掛け声の中には、「日本人を殺せ」などという物騒なものも聞こえてくる。
連日、中国国内で続く日本の尖閣諸島国有化に対する抗議活動。
日本製品の非買運動などが続く中、中国外務省の洪磊報道官は13日、「中国政府が打ち出している正義の要求と、有力な措置を強く支持する」と述べた。
中国外務省の報道官が、反日デモの容認を示唆し、さらに中国商務省の次官が日本製品の不買運動は、その人の権利であり、理解すると発言するなど、中国政府側は事実上反日活動を容認する姿勢。
こうした中、日本料理店が立ち並ぶ北京市内の飲食店街では、ある変化が起こっている。
中国人経営の日本料理店では、デモ隊による襲撃を恐れてか、「わたしたちは中国を支持します」などと書かれた張り紙が出されている。

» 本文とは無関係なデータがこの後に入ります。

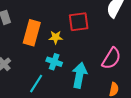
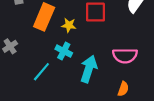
pink semicircle: (111, 58) -> (125, 56), turned 50

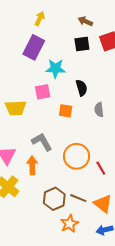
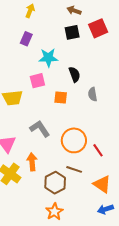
purple rectangle: (34, 47) -> (26, 39), size x0.6
orange arrow: (32, 165) -> (32, 162), moved
brown line: (78, 198) -> (74, 169), moved
orange star: (69, 224) -> (54, 212), moved

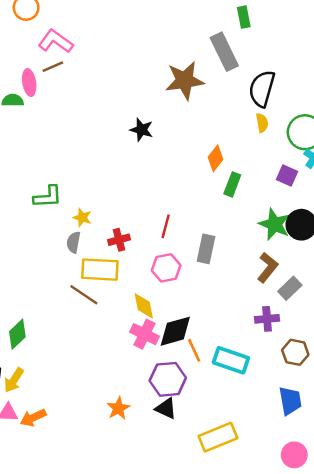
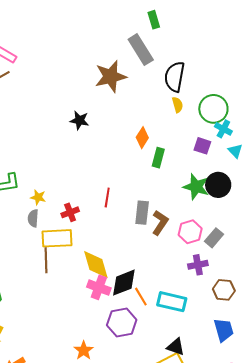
pink hexagon: (166, 268) -> (190, 232), moved
brown L-shape: (268, 268) -> (160, 223), moved
brown line: (84, 295) -> (46, 260), turned 60
yellow diamond: (144, 306) -> (96, 264), size x1.4
black triangle: (166, 408) -> (176, 347), moved

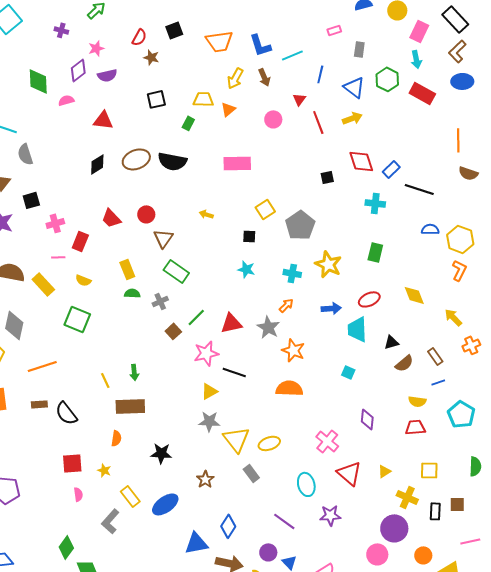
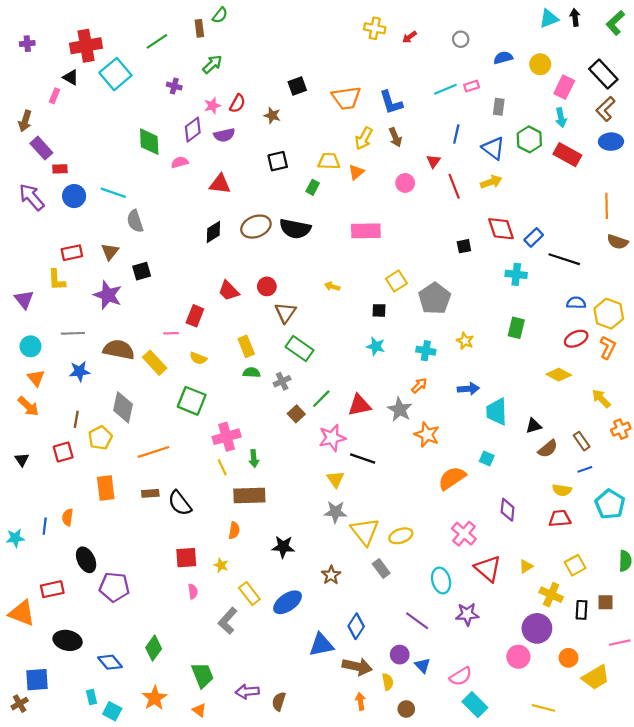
red semicircle: (139, 37) -> (237, 103), moved
cyan line: (292, 55) -> (445, 89), moved
pink cross: (55, 223) -> (227, 437), moved, size x1.4
yellow star: (328, 264) -> (465, 341), size x0.6
yellow diamond: (414, 295) -> (559, 375), turned -40
red ellipse: (369, 299) -> (576, 339), moved
orange semicircle: (289, 388) -> (452, 478), moved, turned -36
yellow triangle: (209, 391) -> (335, 479), turned -36
yellow square: (429, 470) -> (575, 565), turned -30
green diamond: (66, 547) -> (154, 648), moved

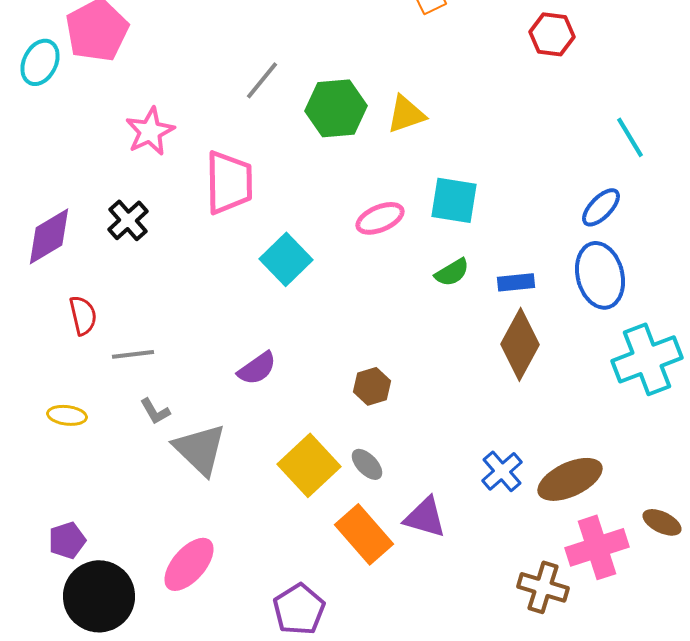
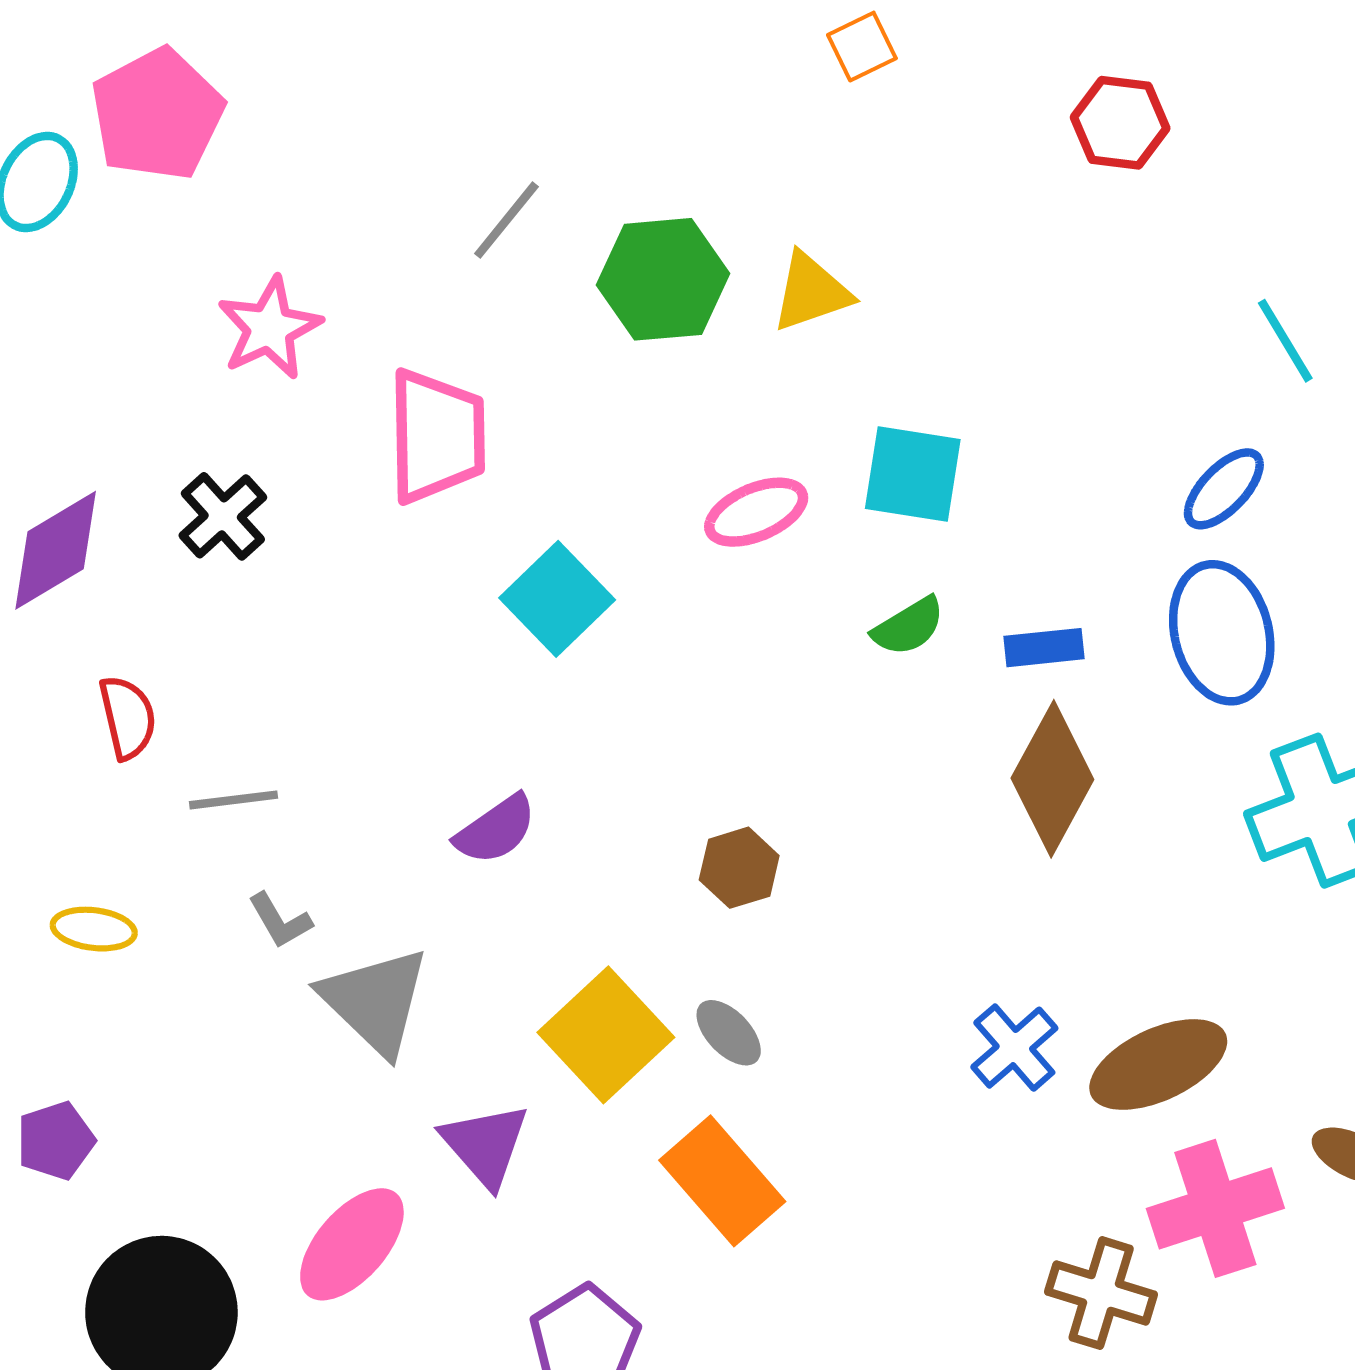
purple triangle: (425, 517) -> (485, 1145), moved, turned 33
purple pentagon: (67, 540) -> (56, 1141), moved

日本料理店ののれんが中国国旗に変わるなど、飲食店街は一変。
そして、ついに日本人に被害が出た。
上海の日本総領事館によると、現地の日本人が、何者かに道端でラーメンを顔にかけられ負傷。
ウェブサイト上で注意を促している。
15日からの3連休、中国へ向かう旅行者からも不安の声が上がっている。
中国へ向かう人は、「空港とかでストライキとか起きないかと思う」、「報道ではすごいことになっているので、ちょっと心配ですね」などと話した。
この週末も、中国国内ではインターネットを通じ、抗議デモへの参加の呼びかけが行われ、この動きは満州事変のきっかけとなった柳条湖事件から81年にあたる9月18日に向け、さらに拡大するおそれもある。
午後6時現在、6隻の中国の海洋監視船は、全て日本の領海内から出たという。